Feelings of redundancy makes the viewer want to stop watching
“The Elf” is about a girl, Victoria (Natassia Halabi) who is bringing her finance Nick (Gabriel Miller) home to meet her family but on the way, she confronts him about not having ever been introduced to a single member of his. It isn’t until later on in the movie that he reveals that his family is cursed and part of Santa’s naughty list.
Nick as a young boy witnessed a murder and trauma has haunted him all these years, especially around Christmas. He inherited an old toy shop where he stumbles across an elf doll in a chest but after Victoria deems the elf doll ugly, they abandon the shop together and head home. When they arrive, they are startled to find the same elf doll on an empty shelf in their living room. At first Victoria believes Nick is playing a cruel joke on her but after her family springs their surprise visit on the couple, she realizes a supernatural unfriendliness has come into their space.

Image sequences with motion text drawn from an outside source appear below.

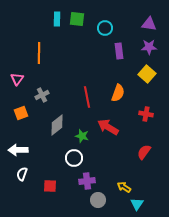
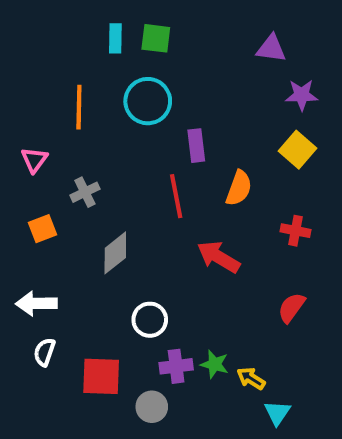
purple triangle: (149, 24) -> (271, 48), moved
cyan circle: (105, 28) -> (148, 101), moved, size x1.5
purple rectangle: (119, 51) -> (196, 146), moved
green star: (82, 136) -> (215, 364), moved
red square: (50, 186) -> (101, 376), size x1.5
gray circle: (98, 200) -> (152, 407), moved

While “The Elf” was intended as a horror film, but the musical score throughout the film ruins the mood because of its redundancy and soon grows irritating. The times the elf doll chant his spells off-screen raises some neck hairs at first but as the plot progresses, the chants are his only weapon besides his short height. His evil laughter bouncing towards viewers from off-screen became too obnoxious without being the slightest bit of scary. After the first half hour you are waiting for the movie to be over.
The only part that comes any close to creepy is seeing a live elf doll crawling close to the ground towards his potential victims, especially in the part where he strangles carolers with Christmas lights. He uses his short height to ambush his unsuspecting victims and hack at their ankles with a knife before he attempts their murders.
Other than that, it is more of a romantic flick with a dash of comedy rather than a remake of a different kind of Chucky movie. The plot becomes more about Victoria’s family disliking Nick and believing he is psychotic versus building up the backstory of the elf doll and its role in the plot enough to make the world believable. In that way, “The Conjuring” franchise films have done an excellent job when it comes to unfolding the story and building up the suspense.
In contrast, “The Elf” is dry and boring, and director Justin Price tries too hard to give the audience the scares needed for a horror genre’s success. As a whole, the scenes feel disjointed, mostly due to technical elements such as poor lighting and the shots lacking focus. “The Elf” is an appropriate choice for film nerds to sit down together and have fun tearing apart the movie even as they are watching it.